TEOGONIA - A PALAVRA, A POESIA
Durante milênios, anteriores à adoção e difusão da escrita, a poesia foi
oral e foi o centro e o eixo da vida espiritual dos povos, da gente que —
reunida em torno do poeta numa cerimônia ao mesmo tempo religiosa,
festiva e mágica — a ouvia. Então, a palavra tinha o poder de tornar
presentes os fatos passados e os fatos futuros (Teogonia, vv. 32 e 38), de
restaurar e renovar a vida (idem, vv. 98-103).

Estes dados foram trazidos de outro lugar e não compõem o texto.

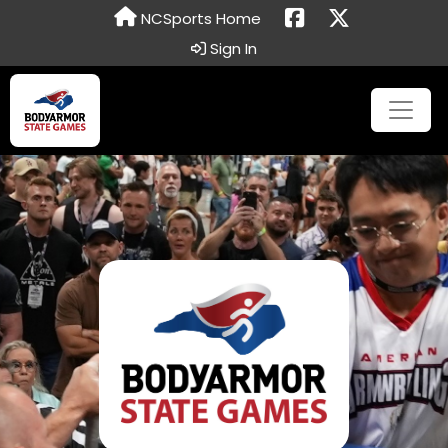
NCSports Home
Sign In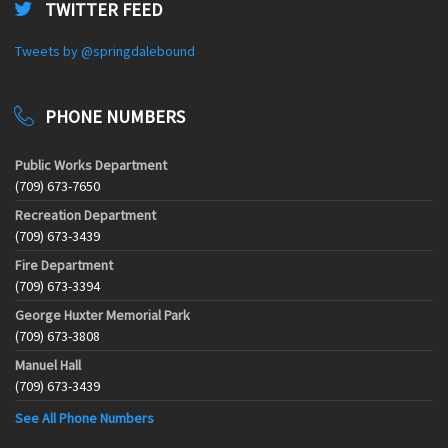
TWITTER FEED
Tweets by @springdalebound
PHONE NUMBERS
Public Works Department
(709) 673-7650
Recreation Department
(709) 673-3439
Fire Department
(709) 673-3394
George Huxter Memorial Park
(709) 673-3808
Manuel Hall
(709) 673-3439
See All Phone Numbers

Mas sobretudo a palavra cantada tinha o poder de fazer o mundo e o
tempo retornarem à sua matriz original e ressurgirem com o vigor, perfeição
e opulência de vida com que vieram à luz pela primeira vez. A recitação de
cantos cosmogônicos tinha o poder de pôr os doentes que os ouvissem em
contato com as fontes originárias da Vida e restabelecer-lhes a saúde, tal o
poder e impacto que a força da palavra tinha sobre seus ouvintes.—Na
solidária colaboração dos homens com a Divindade, o rei-cantor na antiga
Babilônia devia entoar, nas festas de Ano Novo, o poema narrativo de corno
a ordem cósmica divina e humana surgiu prevalecendo sobre as anteriores
trevas amorfas, e por meio desta declamação do canto prover que o novo
círculo do Ano, o novo ciclo do Mundo, tendo retornado a suas fontes
originais, se refizessem de novo no Novo Ano.— Este poder ontopoético que
a palavra cantada teve multimilenarmente nas culturas orais se faz presente
na poesia de Hesíodo como um poder ontofânico. O mundo, os seres, os
Deuses (tudo são Deuses) e a vida aos homens surgem no canto das Musas
no Olimpo, canto divino que coincide com o próprio canto do pastor
Hesíodo, a mostrar como surgiu e a fazer surgir o mundo, os seres, os
Deuses e a vida aos homens. Este poder ontofânico da palavra perdura ainda
hoje em nossa experiência poética e em nossa experiência bem mais vulgar
de temor a certas palavras aziagas. Desde sempre e ainda hoje — e creio que
assim será sempre — o maior encanto da poesia reside no seu poder de
instaurar uma realidade própria a ela, de iluminar um mundo que sem ela
não existiria. Para Hesíodo, este mundo instaurado pela poesia é o próprio
mundo; — por isso certos Deuses monstruosos e terríveis não devem ser
nomeados, são não-nomeáveis (ouk onomastoí, Teog. v. 148), é o domínio
do nefando, o que não deve ser dito (oútiphateión, idem v. 310). Em Hesíodo
as palavras cantadas não são uma constelação de signos abstratos e vazios,
mas forças divinas nascidas de Zeus Pai e da Memória, que sabiamente
fazem o mundo, os Deuses e os fatos esplenderem na luz da Presença, e
implantam, na vida dos homens, um sentido que, com o vigor do eterno,
centra-a e ultrapassa-a.
Neste sentido de que nela está total e vigorosamente encarnado o que é a
maior força de encantamento da poesia ainda hoje e multimilenarmente, a
poesia hesiódica é arcaica, — porque nela mais plena e claramente se
manifesta a arkhé da poesia: o seu poder ontofânico.